Pohon mangga dibelakang rumahnya, dihalaman
yang tidak begitu luas, mungkin 3 kali meja pingpong. Tumbuh dengan lebatnya,
menggayut sehingga dahan seperti tak mampu menahannya. Beberapa jatuh ditanah,
terpaksa dibuatlah alas, agar buah manga tidak busuk terkena tanah. Entah
mengapa pohon manga yang sudah tidak pernah berbuah beebrapa musim, kali ini
berbuah. Mewartakan khabar gembiranya. Semua tertata, keindahan semesta. Karenanya
meski bangun dipagi buta, dia tidak terasa, diambilnya air disiramnya tanaman di
pekarangan rumahnya. Hidupn terasa mengalir bagai air dari pancuran di pinggir
kali yang bening.

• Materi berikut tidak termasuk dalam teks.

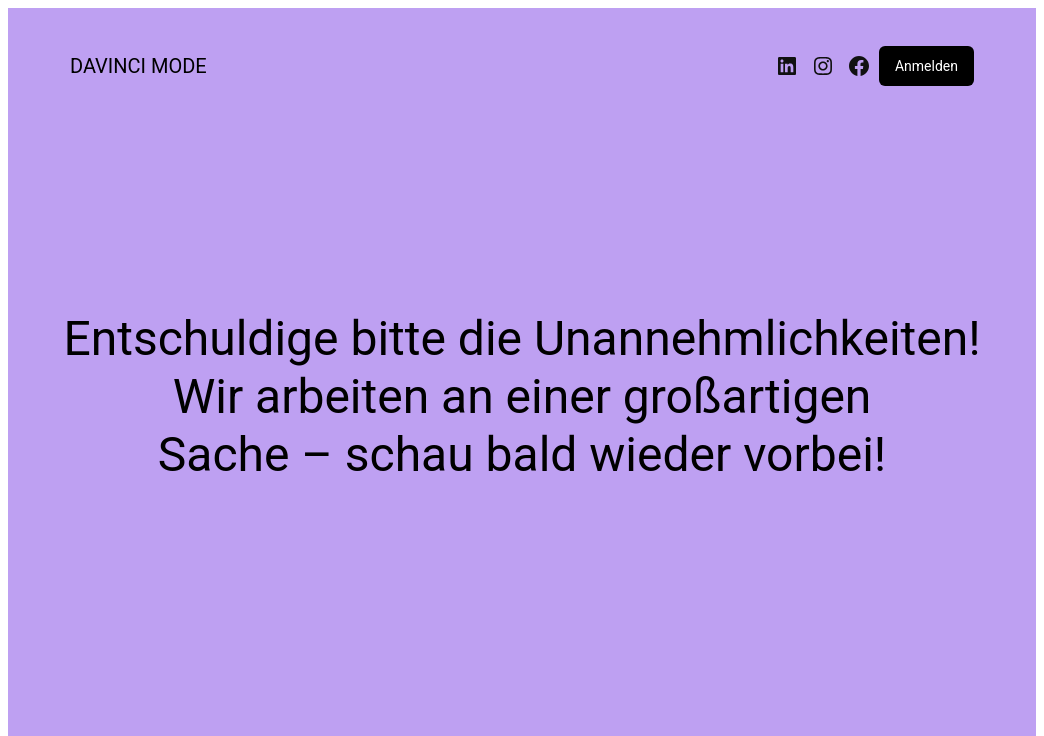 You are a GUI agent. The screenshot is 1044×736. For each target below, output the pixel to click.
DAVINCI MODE (138, 66)
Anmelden (926, 66)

Sejuk alam pegunungan terasanya, walau cuaca Jakarta tetap
saja panas di kulit. Satu persatu disapanya, tanaman yangnyaris seumur hidupnya
tidak pernah mendapat perhatiannya. Hingga tanaman yang disebarng jalan tak
luput dari siraman air. Air seakan merubaha pagi itu menjadi lebih indah
terasa.
Secara lamat dentuman musik
nostalgia, lagu cinta masa lalu, diera tahun 80 an, mengalun. Sendu terasanya,
ada perasaan aneh memasuki kembali alam-alam dahulu semasa kecilnya. Seingatnya
lagu-lagu itu dahulu sering diputar oleh neneknya, dan pada saat itu dia sama
sekali tidak menyukai lagu-lagu cengeng begitu. Neneknya seperti asik dnegan
dirinya sendiri, tak peduli orang lain suka atau tidak suka, setiap hari
lagu-lagu itu diputarnya. Kadang dalam hati kecilnya dia getun, umur neneknya
sudah tidak muda lagi, paling tidak da dia cucunya mengapakah masih menyukai lagu-lagu
cengeng percintaan anak muda, apakah tidak malu ?. Itu dahulu dia beranggapan
seperti itu. Namun tidak hari ini, lagu-lagu yang terasa aneh jaman dahulu
sekarang ini terasa indah kedengarnya. Apakah ada yang salah dengan hatinya ?. “Pengajaran apa lagi ya Allah..” Sepanjang
menuju kantornya Mas Thole membantin. Rasa yang beda, rasa yang tak sama,
keindahan, kelapangan dada, etrasa harmonis keadaannya. Alam semesta seperti
bersapa kepada dirinya. “Rahsa apa ini ,
adakah rahsa cinta yang sama ..?”
Alam telah mengajarkan banyak
rahsa kepada dirinya, ada rahsa cinta dan rindu yang terlalu, sehingga mengharu
biru, cinta yang mampu merobek hatinya, membuat seluruh instrument ketubuhannya
terkunci, ingin mati saja rahsanya, cinta yang melukai siapa saja. Kemudian
datang cinta kedua, cinta yang penuh nelangsa, menghiba, rasa kasih yang tak sampai, rahsa seperti
kosong dan kehampaan meliputi ruang-ruang hati, kosong angan menerawang, membesut
sanubari, rahsa inipun menyiksa dirinya dalam suasana ketidak pastian dan
keraguan. Pada saat itu dia sering berkata, “Ternyata
mengagungkan cinta harus ditebus dengan duka lara”. Dua cinta yang
didapatinya melahirkan rindu dan sakit hati. Dalam anggapannya semua cinta akan
menyebabkan duka lara. Membuat manusia kehilangan kendali jatidirinya.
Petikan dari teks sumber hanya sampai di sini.